Remembering Dr Michael Lane

Directors of the Smallpox Eradication Program, Lane on right. Credit: CDC
2 November 2020

Epidemiologist who helped conquer smallpox, and educate the next generation of ‘disease detectives’

Dr Michael Lane is most remembered as one of the leaders in the successful battle against smallpox – a disease that killed hundreds of millions worldwide, and often left survivors with horrific scars or blind. He hunted the virus around the world, educating and vaccinating communities until its eventual eradication in 1980.

What many might not know, however, is that Lane was also an enormously talented teacher. He was deeply committed to educating the next generation of field epidemiologists, and accepted a secondment from the United States Centers for Disease Control and Prevention (CDC) from 1991-93 to help establish the Master of Applied Epidemiology (MAE) program at the Australian National University.

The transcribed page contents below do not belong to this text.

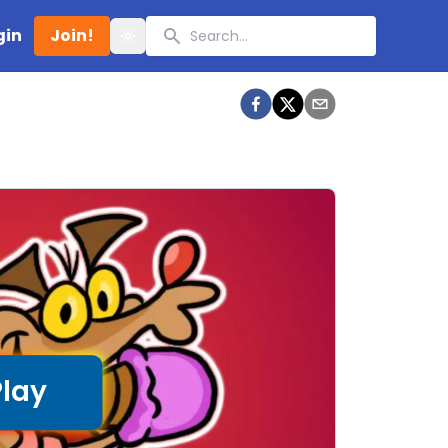
Search
gin
Join!
Toggle theme
Play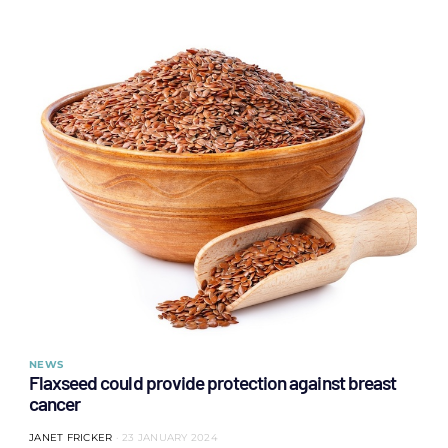
NEWS
Flaxseed could provide protection against breast
cancer
JANET FRICKER
23 JANUARY 2024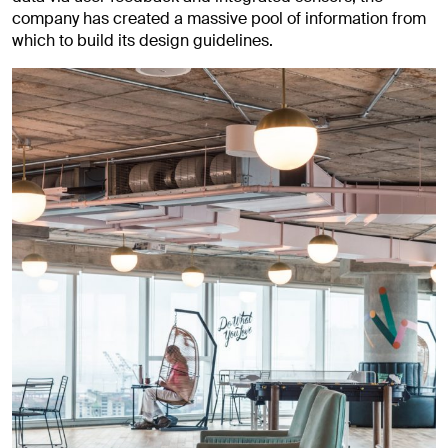
company has created a massive pool of information from
which to build its design guidelines.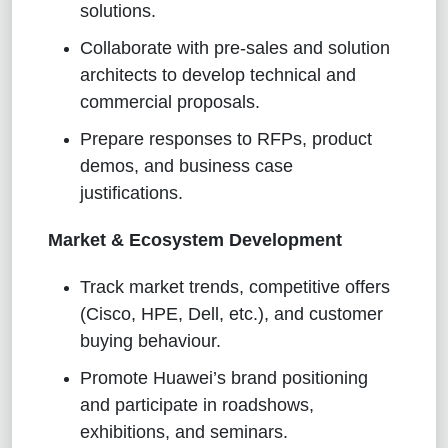
solutions.
Collaborate with pre-sales and solution
architects to develop technical and
commercial proposals.
Prepare responses to RFPs, product
demos, and business case
justifications.
Market & Ecosystem Development
Track market trends, competitive offers
(Cisco, HPE, Dell, etc.), and customer
buying behaviour.
Promote Huawei’s brand positioning
and participate in roadshows,
exhibitions, and seminars.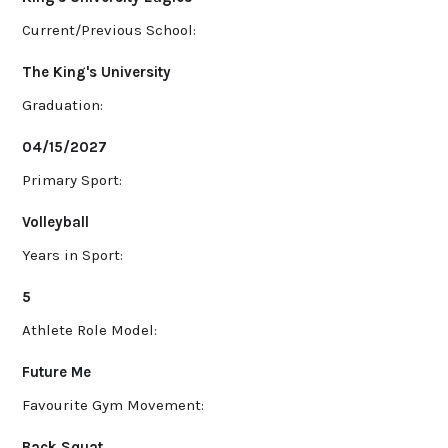
Current/Previous School:
The King's University
Graduation:
04/15/2027
Primary Sport:
Volleyball
Years in Sport:
5
Athlete Role Model:
Future Me
Favourite Gym Movement:
Back Squat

“The program was ground breaking, as it placed the leadership of a field epidemiology training in a University setting,” says Professor Martyn Kirk, MAE Alumnus and previous Director of the program.

“Lane was highly influential in all aspects of the program design and conduct, including recruiting new scholars, setting the curriculum, bringing US CDC and Australian experts to give introductory lectures to the course. Mike ensured that the program closely followed the US Epidemic Intelligence Service model, and that MAE scholars were embedded in the day-to-day work of health departments,” says Kirk.

Image: Lane (centre left) and students from the first two MAE cohorts.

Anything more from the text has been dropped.